El paro de labores en la SCJN había sido motivo de desacuerdo entre los mismos ministros y diversos sectores de la sociedad. Aunque algunas ministras como Loretta Ortiz y Yasmín Esquivel Mossa, expresaron su desacuerdo con la suspensión de las actividades el paro se mantuvo para atender únicamente asuntos urgentes sin embargo el consenso para levantar el paro refleja la importancia de garantizar el acceso a la justicia para todos los ciudadanos.
Como destacó la ministra Ortiz en un comunicado: “Los derechos humanos esenciales no pueden ser suspendidos. Resolver solo los casos urgentes es insuficiente para garantizar el derecho de todas las personas a la justicia”. Su postura fue compartida por otras ministras que insistieron en la urgencia de reanudar las labores considerando que los derechos fundamentales deben estar plenamente garantizados.
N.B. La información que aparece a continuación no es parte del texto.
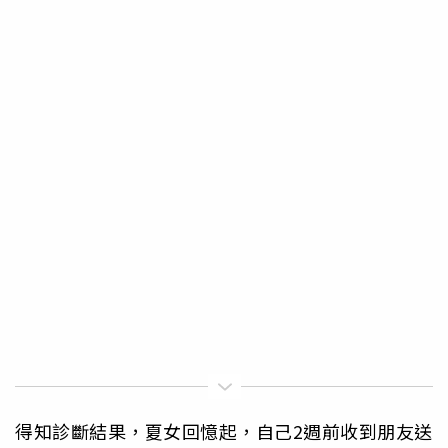
得知診斷結果，夏女回憶起，自己2週前收到朋友送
En paralelo a la reanudación de actividades en la SCJN, la Reforma Judicial aprobada recientemente sigue siendo un tema candente. Esta reforma traerá cambios significativos en la manera en que se administra la justicia en México la ministra Lenia Batres propuso establecer una mesa de transición que acompañe la implementación de los cambios que conlleva esta reforma la cual ha suscitado tanto apoyos como críticas dentro del sistema judicial.
Uno de los aspectos más destacados de la reforma es la posibilidad de que jueces, magistrados y ministros de la SCJN sean elegidos mediante voto popular. Este cambio que fue promovido por el actual presidente Andrés Manuel López Obrador busca aumentar la transparencia y participación ciudadana en el sistema judicial según se ha anunciado los primeros comicios judiciales se llevarán a cabo en 2025, bajo la administración de la próxima presidenta Claudia Sheinbaum, quien asumirá el cargo el 1 de octubre de 2024.
No solo tendrá repercusiones dentro del ámbito judicial también afectará las relaciones internacionales y la seguridad jurídica en México. La elección de jueces y magistrados a través del voto popular ha generado incertidumbre no solo dentro de México también en sus socios internacionales inversionistas de Estados Unidos y Canadá han expresado preocupaciones sobre cómo estos cambios podrían afectar el Tratado entre México, Estados Unidos y Canadá (T-MEC) un acuerdo crucial para la economía mexicana.
En 2026, México deberá someter el T-MEC a una revisión, y la capacidad del país para mantener un entorno favorable para la inversión será clave en las negociaciones. A su vez la presidenta del INE, Guadalupe Taddei reconoció que la organización de estas elecciones judiciales plantea nuevos desafíos el INE tendrá que definir aspectos como el presupuesto la campaña de los candidatos la fiscalización de las elecciones y el diseño de las boletas.
En medio de este panorama las diferencias de opinión dentro de la SCJN han sido evidentes la ministra Norma Piña se ha mostrado crítica con respecto a algunos aspectos de la reforma lo que ha generado tensiones con otros miembros del tribunal. La ministra Lenia Batres en particular ha descalificado la postura de Piña señalando que representa una “visión unilateral y aislada” que no refleja las demandas del pueblo mexicano respecto al sistema de justicia.
Batres ha sido enfática en su crítica reiterando que la suspensión de actividades podría ser motivo de juicio político. Esta declaración resalta la tensión entre aquellos que buscan modernizar el sistema judicial y aquellos que abogan por un enfoque más conservador.